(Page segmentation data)
- - - - - - -

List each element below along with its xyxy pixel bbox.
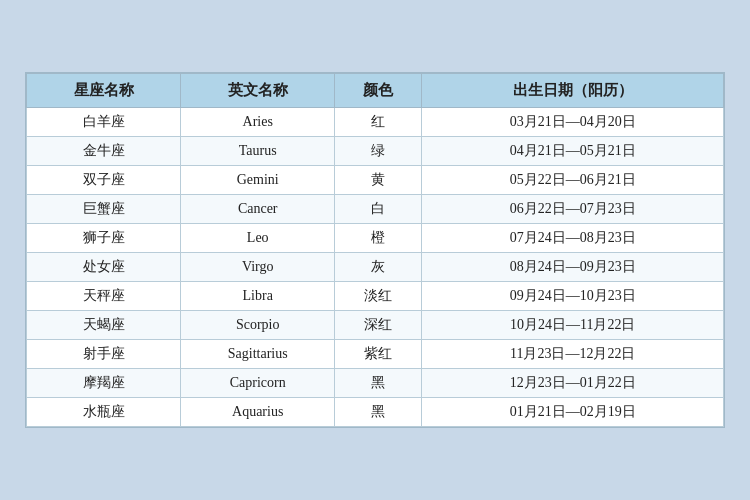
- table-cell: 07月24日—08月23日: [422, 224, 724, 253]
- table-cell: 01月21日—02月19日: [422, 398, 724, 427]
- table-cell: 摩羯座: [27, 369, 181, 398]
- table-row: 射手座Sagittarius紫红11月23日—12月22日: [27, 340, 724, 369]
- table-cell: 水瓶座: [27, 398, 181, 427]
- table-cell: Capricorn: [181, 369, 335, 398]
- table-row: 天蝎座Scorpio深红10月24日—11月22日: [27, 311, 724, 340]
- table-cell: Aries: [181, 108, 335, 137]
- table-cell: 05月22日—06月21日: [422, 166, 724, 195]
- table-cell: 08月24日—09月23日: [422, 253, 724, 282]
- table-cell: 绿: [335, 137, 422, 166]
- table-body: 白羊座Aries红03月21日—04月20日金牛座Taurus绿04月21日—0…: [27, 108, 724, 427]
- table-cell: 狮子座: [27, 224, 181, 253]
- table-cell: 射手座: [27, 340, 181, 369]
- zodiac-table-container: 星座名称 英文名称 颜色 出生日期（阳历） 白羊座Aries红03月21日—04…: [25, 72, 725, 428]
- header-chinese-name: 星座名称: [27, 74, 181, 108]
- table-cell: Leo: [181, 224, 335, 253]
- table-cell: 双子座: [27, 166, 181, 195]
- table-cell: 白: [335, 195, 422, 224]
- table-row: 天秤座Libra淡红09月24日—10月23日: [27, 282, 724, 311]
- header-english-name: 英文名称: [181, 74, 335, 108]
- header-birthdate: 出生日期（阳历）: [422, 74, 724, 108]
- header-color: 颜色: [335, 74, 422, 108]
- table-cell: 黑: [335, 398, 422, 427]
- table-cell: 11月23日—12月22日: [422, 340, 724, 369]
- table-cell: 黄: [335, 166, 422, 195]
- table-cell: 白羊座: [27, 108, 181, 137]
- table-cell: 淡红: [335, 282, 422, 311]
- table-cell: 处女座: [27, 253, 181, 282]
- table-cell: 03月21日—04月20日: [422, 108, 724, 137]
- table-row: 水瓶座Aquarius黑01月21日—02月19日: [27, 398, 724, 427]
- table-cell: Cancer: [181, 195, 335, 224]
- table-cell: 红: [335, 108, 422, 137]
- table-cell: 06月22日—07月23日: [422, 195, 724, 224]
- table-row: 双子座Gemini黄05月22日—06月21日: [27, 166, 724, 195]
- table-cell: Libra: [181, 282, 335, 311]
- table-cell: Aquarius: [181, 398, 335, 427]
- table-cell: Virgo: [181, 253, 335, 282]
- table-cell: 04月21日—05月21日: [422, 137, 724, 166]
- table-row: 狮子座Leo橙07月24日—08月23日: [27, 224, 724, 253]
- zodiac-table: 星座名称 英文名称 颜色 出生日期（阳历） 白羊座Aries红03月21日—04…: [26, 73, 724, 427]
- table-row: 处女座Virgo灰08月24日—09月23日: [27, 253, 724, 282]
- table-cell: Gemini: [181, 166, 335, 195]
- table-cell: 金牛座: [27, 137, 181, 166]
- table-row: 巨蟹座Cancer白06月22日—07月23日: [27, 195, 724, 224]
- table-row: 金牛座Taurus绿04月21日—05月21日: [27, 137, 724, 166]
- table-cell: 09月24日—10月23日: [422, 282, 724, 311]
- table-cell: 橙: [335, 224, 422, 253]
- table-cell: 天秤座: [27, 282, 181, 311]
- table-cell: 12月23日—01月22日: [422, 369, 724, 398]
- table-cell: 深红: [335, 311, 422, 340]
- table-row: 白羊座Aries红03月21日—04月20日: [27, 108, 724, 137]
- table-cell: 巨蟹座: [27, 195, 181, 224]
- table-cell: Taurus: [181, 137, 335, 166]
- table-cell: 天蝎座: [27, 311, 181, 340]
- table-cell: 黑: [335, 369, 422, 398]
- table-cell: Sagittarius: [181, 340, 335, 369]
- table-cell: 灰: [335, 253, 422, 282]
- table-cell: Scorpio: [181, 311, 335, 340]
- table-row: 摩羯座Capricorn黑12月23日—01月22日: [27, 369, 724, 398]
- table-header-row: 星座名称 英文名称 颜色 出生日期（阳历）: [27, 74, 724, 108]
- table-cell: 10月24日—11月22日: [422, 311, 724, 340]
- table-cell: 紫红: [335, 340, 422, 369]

- - - - - - -

After removing each picture, print the entries above exactly as they were.

**Expected answer:**
List each element below along with its xyxy pixel bbox.
- table-cell: 07月24日—08月23日: [422, 224, 724, 253]
- table-cell: 01月21日—02月19日: [422, 398, 724, 427]
- table-cell: 摩羯座: [27, 369, 181, 398]
- table-row: 射手座Sagittarius紫红11月23日—12月22日: [27, 340, 724, 369]
- table-cell: 水瓶座: [27, 398, 181, 427]
- table-cell: Capricorn: [181, 369, 335, 398]
- table-row: 天蝎座Scorpio深红10月24日—11月22日: [27, 311, 724, 340]
- table-cell: Aries: [181, 108, 335, 137]
- table-cell: 05月22日—06月21日: [422, 166, 724, 195]
- table-cell: 08月24日—09月23日: [422, 253, 724, 282]
- table-cell: 绿: [335, 137, 422, 166]
- table-body: 白羊座Aries红03月21日—04月20日金牛座Taurus绿04月21日—0…: [27, 108, 724, 427]
- table-cell: 狮子座: [27, 224, 181, 253]
- table-cell: 射手座: [27, 340, 181, 369]
- zodiac-table-container: 星座名称 英文名称 颜色 出生日期（阳历） 白羊座Aries红03月21日—04…: [25, 72, 725, 428]
- header-chinese-name: 星座名称: [27, 74, 181, 108]
- table-cell: Leo: [181, 224, 335, 253]
- table-cell: 双子座: [27, 166, 181, 195]
- table-cell: 白: [335, 195, 422, 224]
- table-row: 天秤座Libra淡红09月24日—10月23日: [27, 282, 724, 311]
- header-english-name: 英文名称: [181, 74, 335, 108]
- header-birthdate: 出生日期（阳历）: [422, 74, 724, 108]
- header-color: 颜色: [335, 74, 422, 108]
- table-cell: 黑: [335, 398, 422, 427]
- table-cell: 11月23日—12月22日: [422, 340, 724, 369]
- table-cell: 黄: [335, 166, 422, 195]
- table-cell: 白羊座: [27, 108, 181, 137]
- table-cell: 淡红: [335, 282, 422, 311]
- table-cell: 处女座: [27, 253, 181, 282]
- table-cell: 03月21日—04月20日: [422, 108, 724, 137]
- table-row: 水瓶座Aquarius黑01月21日—02月19日: [27, 398, 724, 427]
- table-cell: Cancer: [181, 195, 335, 224]
- table-cell: 红: [335, 108, 422, 137]
- table-cell: 06月22日—07月23日: [422, 195, 724, 224]
- table-row: 双子座Gemini黄05月22日—06月21日: [27, 166, 724, 195]
- table-cell: Libra: [181, 282, 335, 311]
- table-cell: Aquarius: [181, 398, 335, 427]
- table-cell: Virgo: [181, 253, 335, 282]
- table-cell: 04月21日—05月21日: [422, 137, 724, 166]
- table-row: 狮子座Leo橙07月24日—08月23日: [27, 224, 724, 253]
- zodiac-table: 星座名称 英文名称 颜色 出生日期（阳历） 白羊座Aries红03月21日—04…: [26, 73, 724, 427]
- table-row: 处女座Virgo灰08月24日—09月23日: [27, 253, 724, 282]
- table-cell: Gemini: [181, 166, 335, 195]
- table-cell: 金牛座: [27, 137, 181, 166]
- table-row: 巨蟹座Cancer白06月22日—07月23日: [27, 195, 724, 224]
- table-row: 金牛座Taurus绿04月21日—05月21日: [27, 137, 724, 166]
- table-cell: 09月24日—10月23日: [422, 282, 724, 311]
- table-cell: 橙: [335, 224, 422, 253]
- table-cell: 天秤座: [27, 282, 181, 311]
- table-cell: 12月23日—01月22日: [422, 369, 724, 398]
- table-cell: 深红: [335, 311, 422, 340]
- table-row: 白羊座Aries红03月21日—04月20日: [27, 108, 724, 137]
- table-cell: 巨蟹座: [27, 195, 181, 224]
- table-cell: Taurus: [181, 137, 335, 166]
- table-cell: 天蝎座: [27, 311, 181, 340]
- table-cell: 黑: [335, 369, 422, 398]
- table-cell: Sagittarius: [181, 340, 335, 369]
- table-cell: 灰: [335, 253, 422, 282]
- table-cell: Scorpio: [181, 311, 335, 340]
- table-row: 摩羯座Capricorn黑12月23日—01月22日: [27, 369, 724, 398]
- table-header-row: 星座名称 英文名称 颜色 出生日期（阳历）: [27, 74, 724, 108]
- table-cell: 10月24日—11月22日: [422, 311, 724, 340]
- table-cell: 紫红: [335, 340, 422, 369]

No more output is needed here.